* **WORK INSTRUCTIONS**
Retype, without changes or pictures, only the lines that begin at the one containing "湖池屋ベトナム、味と販売戦略をローカ" and end at the last line of the records that follow.

------ DATA FOR THIS EXERCISE ------

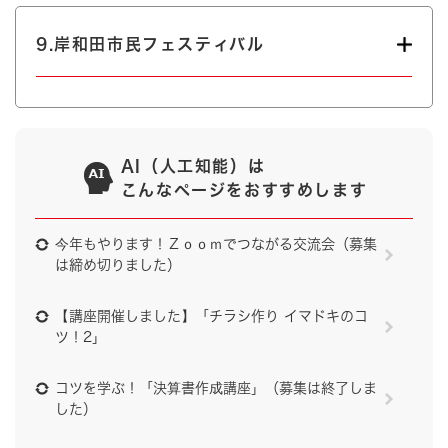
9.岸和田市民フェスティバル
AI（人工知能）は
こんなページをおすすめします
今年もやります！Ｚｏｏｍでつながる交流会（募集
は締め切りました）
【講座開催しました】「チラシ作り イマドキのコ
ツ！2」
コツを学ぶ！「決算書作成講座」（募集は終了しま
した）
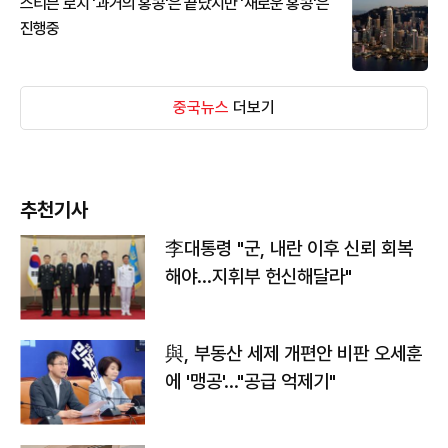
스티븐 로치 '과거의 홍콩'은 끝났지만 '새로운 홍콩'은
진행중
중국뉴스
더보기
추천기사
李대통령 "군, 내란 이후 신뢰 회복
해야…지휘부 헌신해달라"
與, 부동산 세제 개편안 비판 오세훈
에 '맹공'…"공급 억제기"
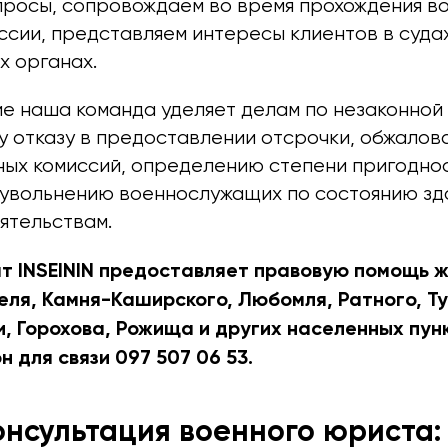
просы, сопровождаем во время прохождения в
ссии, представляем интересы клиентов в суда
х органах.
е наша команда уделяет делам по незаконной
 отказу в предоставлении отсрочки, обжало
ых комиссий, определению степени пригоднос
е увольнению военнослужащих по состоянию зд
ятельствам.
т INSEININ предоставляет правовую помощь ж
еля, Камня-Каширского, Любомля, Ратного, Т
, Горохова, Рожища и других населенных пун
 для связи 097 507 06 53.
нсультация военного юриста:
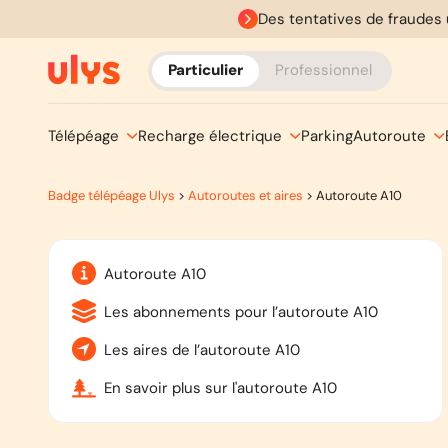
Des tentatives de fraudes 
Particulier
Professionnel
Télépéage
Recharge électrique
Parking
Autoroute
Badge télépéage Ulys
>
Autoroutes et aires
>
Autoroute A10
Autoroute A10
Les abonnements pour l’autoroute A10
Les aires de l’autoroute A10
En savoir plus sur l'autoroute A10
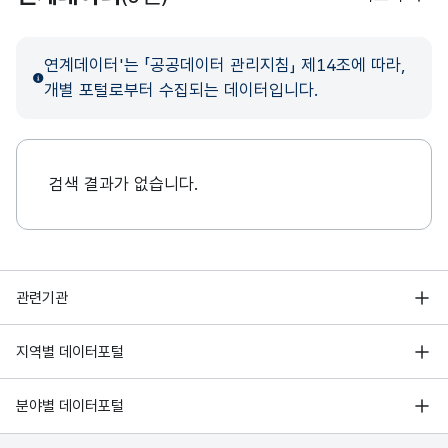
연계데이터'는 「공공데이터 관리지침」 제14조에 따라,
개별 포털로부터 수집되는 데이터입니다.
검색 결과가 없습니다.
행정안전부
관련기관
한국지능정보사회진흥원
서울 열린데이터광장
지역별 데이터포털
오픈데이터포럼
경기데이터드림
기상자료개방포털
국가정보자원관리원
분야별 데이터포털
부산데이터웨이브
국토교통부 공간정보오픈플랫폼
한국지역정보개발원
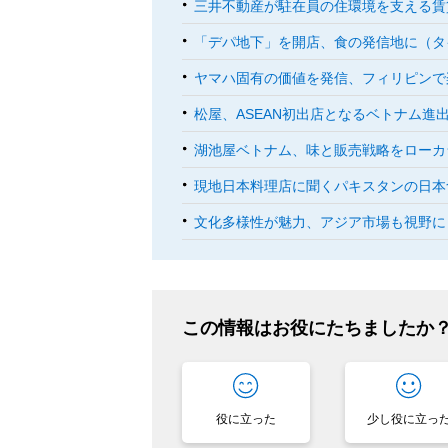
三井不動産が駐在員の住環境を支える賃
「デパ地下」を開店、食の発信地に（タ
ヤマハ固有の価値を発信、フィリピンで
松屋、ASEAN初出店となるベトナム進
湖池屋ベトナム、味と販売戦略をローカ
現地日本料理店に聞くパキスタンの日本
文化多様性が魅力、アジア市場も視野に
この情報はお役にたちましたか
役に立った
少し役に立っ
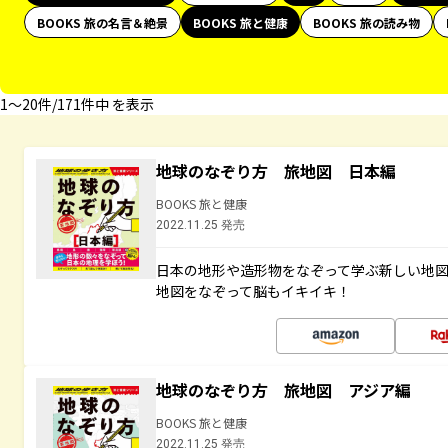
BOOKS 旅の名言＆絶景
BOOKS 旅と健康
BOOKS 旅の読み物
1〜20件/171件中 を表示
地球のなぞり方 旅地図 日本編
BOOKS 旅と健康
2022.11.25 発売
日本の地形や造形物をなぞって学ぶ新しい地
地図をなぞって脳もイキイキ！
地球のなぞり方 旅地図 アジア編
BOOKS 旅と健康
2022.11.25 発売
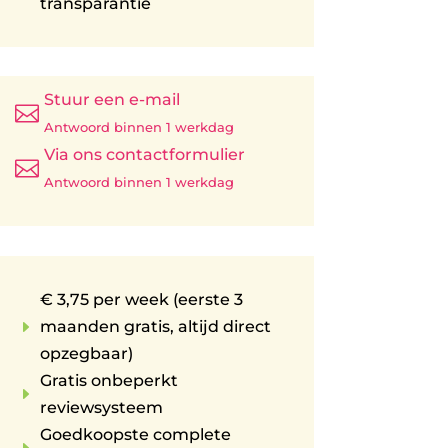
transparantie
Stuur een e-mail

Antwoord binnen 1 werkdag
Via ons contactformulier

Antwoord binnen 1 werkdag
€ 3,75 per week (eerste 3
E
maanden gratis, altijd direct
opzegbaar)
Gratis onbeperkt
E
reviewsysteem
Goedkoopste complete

------

* **RESULT OF THIS TASK**
湖池屋ベトナム、味と販売戦略をローカ
現地日本料理店に聞くパキスタンの日本
文化多様性が魅力、アジア市場も視野に
この情報はお役にたちましたか
役に立った
少し役に立っ
BOOKS 旅の名言＆絶景
BOOKS 旅と健康
BOOKS 旅の読み物
1〜20件/171件中 を表示
地球のなぞり方 旅地図 日本編
BOOKS 旅と健康
2022.11.25 発売
日本の地形や造形物をなぞって学ぶ新しい地
地図をなぞって脳もイキイキ！
地球のなぞり方 旅地図 アジア編
BOOKS 旅と健康
2022.11.25 発売
transparantie
Stuur een e-mail

Antwoord binnen 1 werkdag
Via ons contactformulier

Antwoord binnen 1 werkdag
€ 3,75 per week (eerste 3
E
maanden gratis, altijd direct
opzegbaar)
Gratis onbeperkt
E
reviewsysteem
Goedkoopste complete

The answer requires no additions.